▸ Data supplied
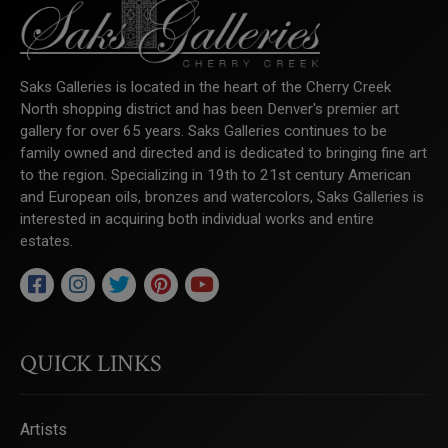
Saks Galleries is located in the heart of the Cherry Creek
North shopping district and has been Denver's premier art
gallery for over 65 years. Saks Galleries continues to be
family owned and directed and is dedicated to bringing fine art
to the region. Specializing in 19th to 21st century American
and European oils, bronzes and watercolors, Saks Galleries is
interested in acquiring both individual works and entire
estates.
QUICK LINKS
Artists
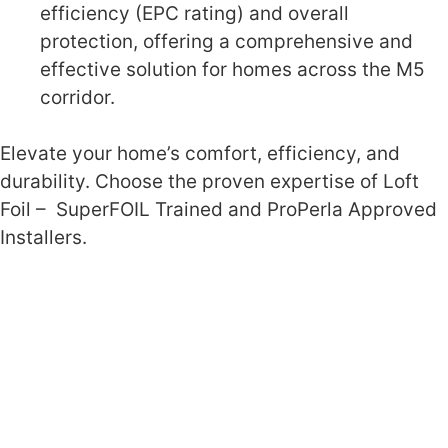
efficiency (EPC rating) and overall
protection, offering a comprehensive and
effective solution for homes across the M5
corridor.
Elevate your home’s comfort, efficiency, and
durability. Choose the proven expertise of Loft
Foil – SuperFOIL Trained and ProPerla Approved
Installers.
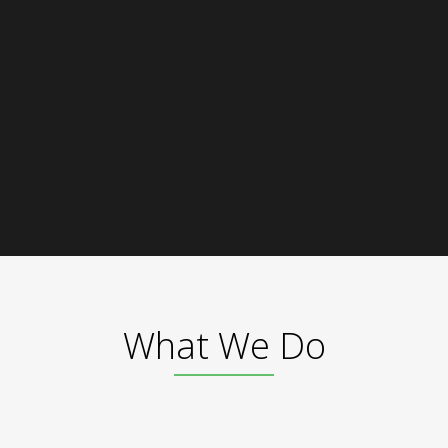
What We Do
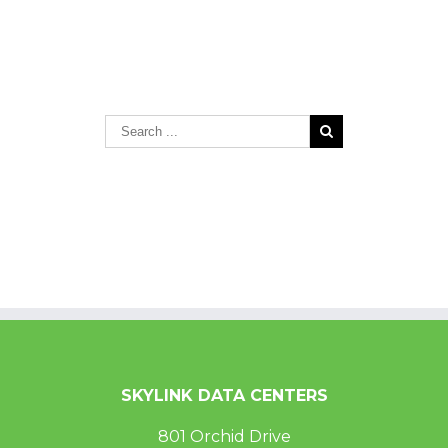
SKYLINK DATA CENTERS
801 Orchid Drive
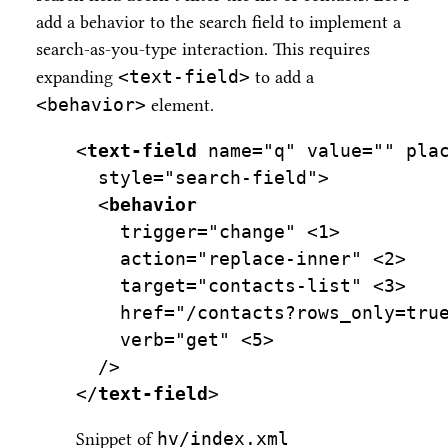
add a behavior to the search field to implement a
search-as-you-type interaction. This requires
<text-field>
expanding
to add a
<behavior>
element.
<
text-field
name=
"q"
value=
""
pla
style=
"search-field"
>
  <
behavior
trigger=
"change"
<
1>
    action="replace-inner" 
<
2>
    target="contacts-list" 
<
3>
    href="/contacts?rows_only=tru
    verb="get" 
<
5>
  />
</
text-field
>
hv/index.xml
Snippet of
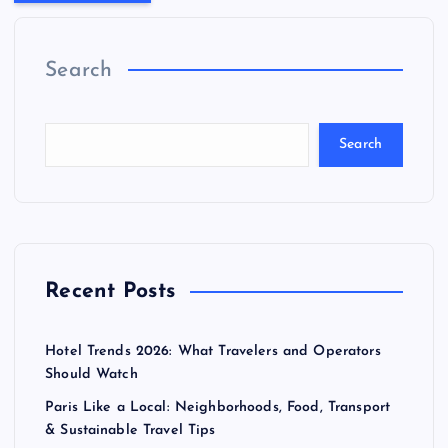
Search
Search
Recent Posts
Hotel Trends 2026: What Travelers and Operators
Should Watch
Paris Like a Local: Neighborhoods, Food, Transport
& Sustainable Travel Tips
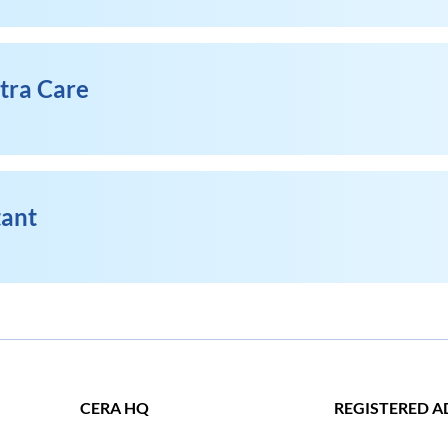
xtra Care
tant
CERA HQ
REGISTERED A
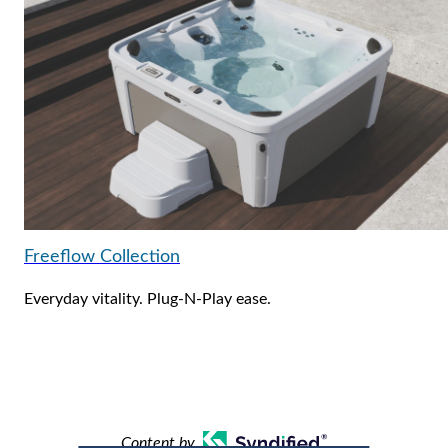
Freeflow Collection
Everyday vitality. Plug-N-Play ease.
Content by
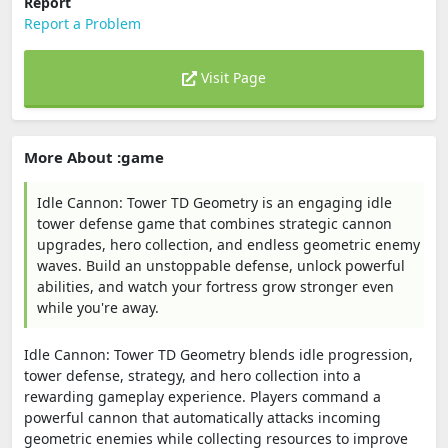
Report
Report a Problem
Visit Page
More About :game
Idle Cannon: Tower TD Geometry is an engaging idle
tower defense game that combines strategic cannon
upgrades, hero collection, and endless geometric enemy
waves. Build an unstoppable defense, unlock powerful
abilities, and watch your fortress grow stronger even
while you're away.
Idle Cannon: Tower TD Geometry blends idle progression,
tower defense, strategy, and hero collection into a
rewarding gameplay experience. Players command a
powerful cannon that automatically attacks incoming
geometric enemies while collecting resources to improve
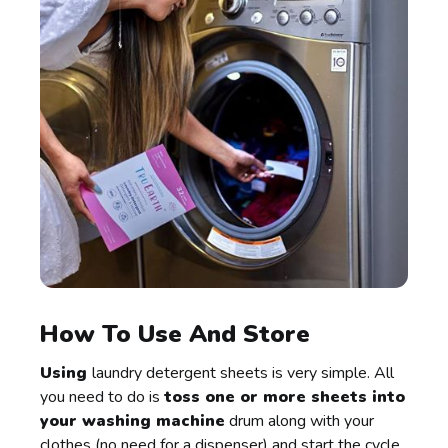
How To Use And Store
Using
laundry detergent sheets is very simple. All
you need to do is
toss one or more sheets into
your washing machine
drum along with your
clothes (no need for a dispenser) and start the cycle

▸ Task objective
Using the data above, return the lines from the one holding "effective solution for homes across the M5" through the one holding "Freeflow Collection" exactly, but not the pictures.

▸ Answer box
effective solution for homes across the M5
corridor.
Elevate your home’s comfort, efficiency, and
durability. Choose the proven expertise of Loft
Foil – SuperFOIL Trained and ProPerla Approved
Installers.
What We Do
SKYLINK DATA CENTERS
801 Orchid Drive
add a behavior to the search field to implement a
search-as-you-type interaction. This requires
<text-field>
expanding
to add a
<behavior>
element.
<
text-field
name=
"q"
value=
""
pla
style=
"search-field"
>
  <
behavior
trigger=
"change"
<
1>
    action="replace-inner" 
<
2>
    target="contacts-list" 
<
3>
    href="/contacts?rows_only=tru
    verb="get" 
<
5>
  />
</
text-field
>
hv/index.xml
Snippet of
Search
Search
Recent Posts
Hotel Trends 2026: What Travelers and Operators
Should Watch
Paris Like a Local: Neighborhoods, Food, Transport
& Sustainable Travel Tips
xtra Care
tant
CERA HQ
REGISTERED A
Freeflow Collection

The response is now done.